Yes my ex fiancé began an EA with someone I used to know vaguely , but I honestly and truly am not angry at her, angry at some of the things she has said ad slightly about how she handled the whole thing, but all and all I genuinely feel at peace , for right now anyway. I am just trying to get to the end goal of acceptance I suppose , and get there quickly as possible so I can move forward in life. , day to day I am pretty bored, I am living alone in a new place so don't have any friends to be around, I do go for walks, I do try to eat well , I do read and write quite a bit. I have my moments when I think about her and for the most part they are just fleeting memories and from time to time I get sad. But its not like I am sitting here crying my eyes out nonstop . I can listen to our favorite song while looking at a photo of her and I and honestly , I am not phased. any people with a similar experience ? Any people with a great deal of knowledge about the stages of grief?


----------



## Mavash. (Jan 26, 2012)

I've been through the 5 phases of grief. 

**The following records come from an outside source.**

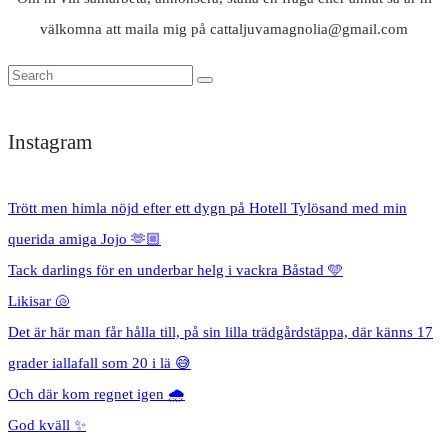
välkomna att maila mig på cattaljuvamagnolia@gmail.com
Instagram
Trött men himla nöjd efter ett dygn på Hotell Tylösand med min
querida amiga Jojo 🫶🏼
Tack darlings för en underbar helg i vackra Båstad 🩵
Likisar 🐚
Det är här man får hålla till, på sin lilla trädgårdstäppa, där känns 17
grader iallafall som 20 i lä 😅
Och där kom regnet igen 🌧️
God kväll ✨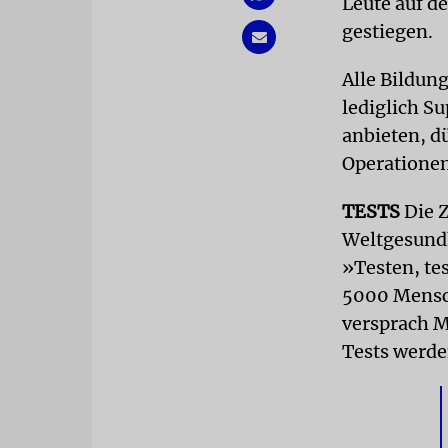
Leute auf de
gestiegen.
Alle Bildun
lediglich S
anbieten, d
Operationen
TESTS
Die Z
Weltgesundh
»Testen, te
5000 Mensch
versprach M
Tests werden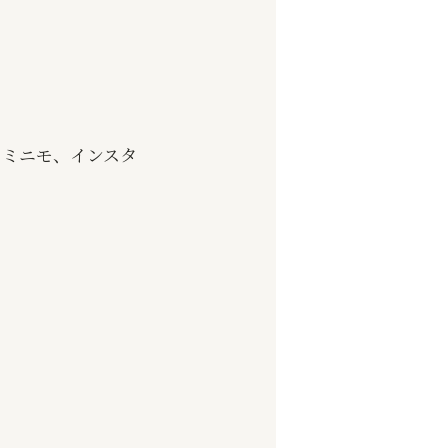
、ミニモ、インスタ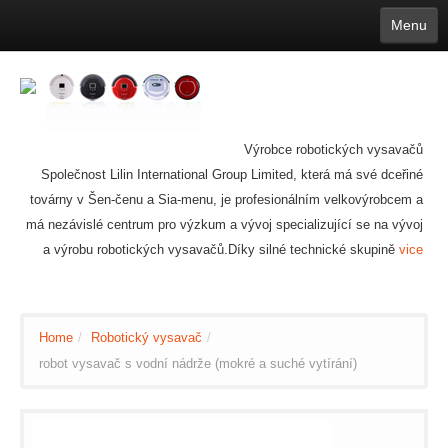
Menu
English
繁體中文
Español
русский
Қазақша
Français
Deutsch
Português
日本語
한국어
Nederlands
belgischen
čeština
عربي
Ελληνικά
עברית
Latvijas
Slovenija
Magyar
Lietuva
Dansk
Polski
Svenska
Italiano
ไทย
Výrobce robotických vysavačů
Suomi
Hrvatski
Română
Mongolian
bāṅlā
Norsk
Türkçe
Společnost Lilin International Group Limited, která má své dceřiné
Ўзбек тили
india
Tiếng Việt
íslenska
Estonia
Bulgarian
továrny v Šen-čenu a Sia-menu, je profesionálním velkovýrobcem a
Ukrainian
Slovenčina
má nezávislé centrum pro výzkum a vývoj specializující se na vývoj
a výrobu robotických vysavačů.Díky silné technické skupině
vice
Home
/
Robotický vysavač
/
robot vysavač s vodní nádrže (mokré a suché vytírání)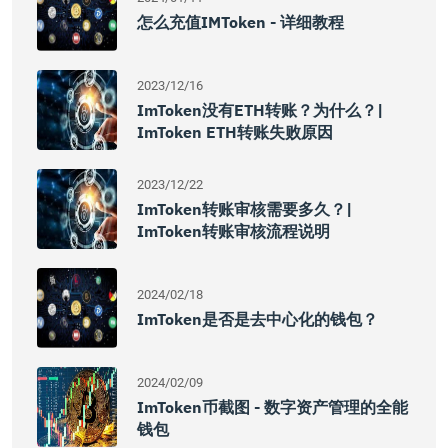
怎么充值IMToken - 详细教程
2023/12/16
ImToken没有ETH转账？为什么？|
ImToken ETH转账失败原因
2023/12/22
ImToken转账审核需要多久？|
ImToken转账审核流程说明
2024/02/18
ImToken是否是去中心化的钱包？
2024/02/09
ImToken币截图 - 数字资产管理的全能
钱包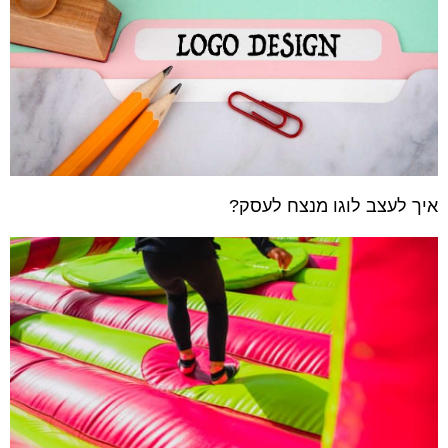
איך לעצב לוגו מנצח לעסק?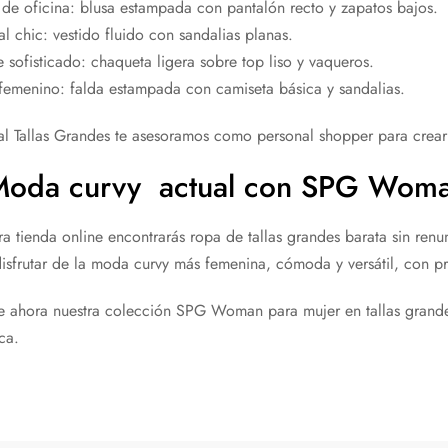
de oficina: blusa estampada con pantalón recto y zapatos bajos.
l chic: vestido fluido con sandalias planas.
 sofisticado: chaqueta ligera sobre top liso y vaqueros.
femenino: falda estampada con camiseta básica y sandalias.
al Tallas Grandes te asesoramos como personal shopper para crear
oda curvy actual con SPG Wom
ra tienda online encontrarás ropa de tallas grandes barata sin re
isfrutar de la moda curvy más femenina, cómoda y versátil, con pr
 ahora nuestra colección SPG Woman para mujer en tallas grandes
ca.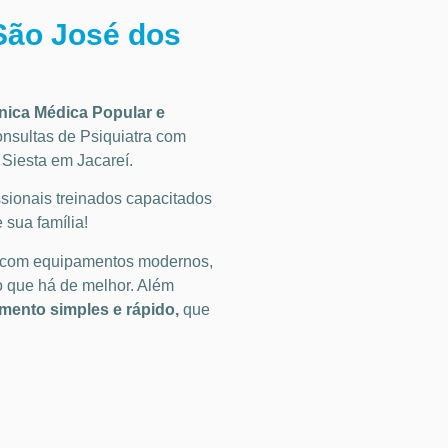
São José dos
ínica Médica Popular
e
onsultas de
Psiquiatra
com
 Siesta em Jacareí
.
ionais treinados capacitados
 sua família!
 com equipamentos modernos,
o que há de melhor. Além
ento simples e rápido,
que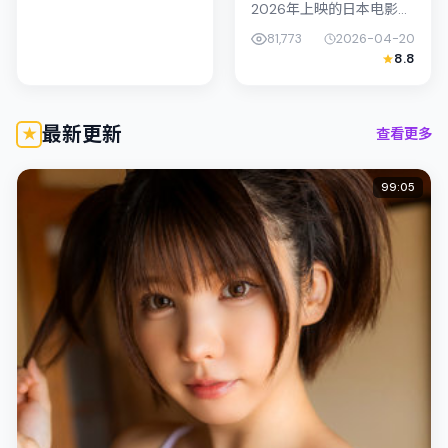
2026年上映的日本电影喜
剧作品，由黑泽清执导。
81,773
2026-04-20
影片以真实细腻的笔触描
8.8
写普通人处境，杨紫琼与
陈湘琪的对手戏张力十
足，情节层...
最新更新
查看更多
99:05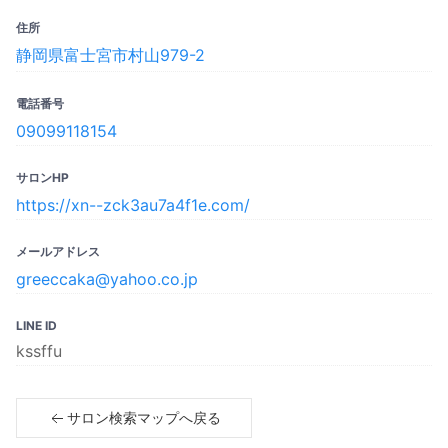
住所
静岡県富士宮市村山979-2
電話番号
09099118154
サロンHP
https://xn--zck3au7a4f1e.com/
メールアドレス
greeccaka@yahoo.co.jp
LINE ID
kssffu
サロン検索マップへ戻る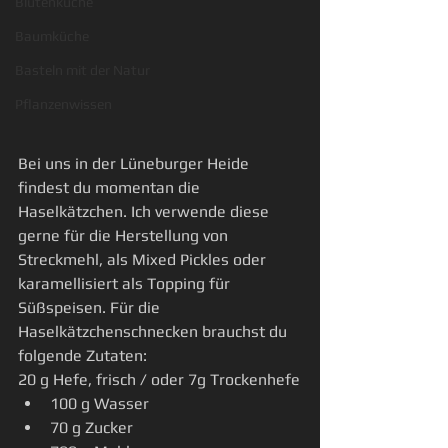
Blütenküche
Baumküche
Basteln mit der Natur
Pflanzenwissen
Bei uns in der Lüneburger Heide 
findest du momentan die 
Haselkätzchen. Ich verwende diese 
gerne für die Herstellung von 
Streckmehl, als Mixed Pickles oder 
karamellisiert als Topping für 
Süßspeisen. Für die 
Haselkätzchenschnecken brauchst du 
folgende Zutaten:
20 g Hefe, frisch / oder 7g Trockenhefe
100 g Wasser
70 g Zucker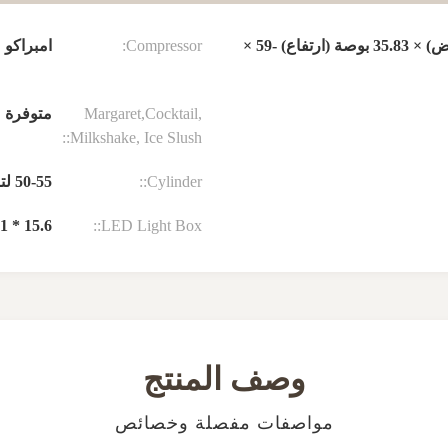
23.23 بوصة (طول) × 26.28 بوصة (عرض) × 35.83 بوصة (ارتفاع) -59 ×
Compressor:
امبراكو
Margaret,Cocktail,
متوفرة
Milkshake, Ice Slush::
Cylinder::
50-55 لتر / ساعة
LED Light Box::
15.6 * 8.1 بوصة
وصف المنتج
مواصفات مفصلة وخصائص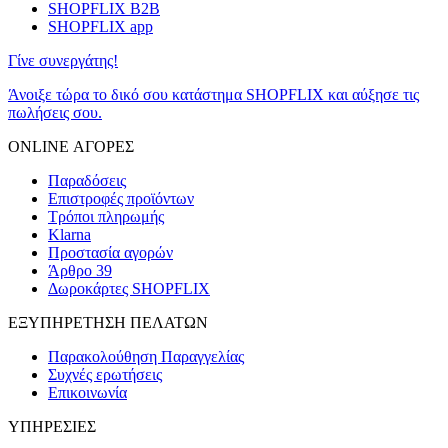
SHOPFLIX B2B
SHOPFLIX app
Γίνε συνεργάτης!
Άνοιξε τώρα το δικό σου κατάστημα SHOPFLIX και αύξησε τις
πωλήσεις σου.
ONLINE ΑΓΟΡΕΣ
Παραδόσεις
Επιστροφές προϊόντων
Τρόποι πληρωμής
Klarna
Προστασία αγορών
Άρθρο 39
Δωροκάρτες SHOPFLIX
ΕΞΥΠΗΡΕΤΗΣΗ ΠΕΛΑΤΩΝ
Παρακολούθηση Παραγγελίας
Συχνές ερωτήσεις
Επικοινωνία
ΥΠΗΡΕΣΙΕΣ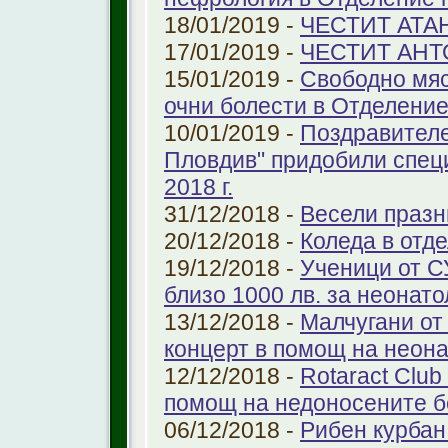
18/01/2019 -
ЧЕСТИТ АТА
17/01/2019 -
ЧЕСТИТ АНТ
15/01/2019 -
Свободно мяс
очни болести в Отделение 
10/01/2019 -
Поздравителе
Пловдив" придобили спец
2018 г.
31/12/2018 -
Весели празн
20/12/2018 -
Коледа в отд
19/12/2018 -
Ученици от С
близо 1000 лв. за неонат
13/12/2018 -
Малчугани от
концерт в помощ на неон
12/12/2018 -
Rotaract Club
помощ на недоносените 
06/12/2018 -
Рибен курбан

You can't bypass anger in this process but you can avoid it by staying stuck in another level.

Anger doesn't mean you'll necessarily be angry at your Ex. You might be angry with yourself. Angry with God. Or you might displace your anger and take it out on someone innocent (that's what I did).


----------



## smallsteps (Feb 23, 2013)

I doubt your over the grief process after the breakup of a 12 yr relationship - you seem to be taking a rational approach to it - thinking and analyzjng what's going on - you're aware what to look for in yourself and that's a good thing. Just don't be surprised if the anger or some other random emotion hits you out of nowhere - that does happen. 
You know- maybe you had been mentally moving on before you found out about her ea?


----------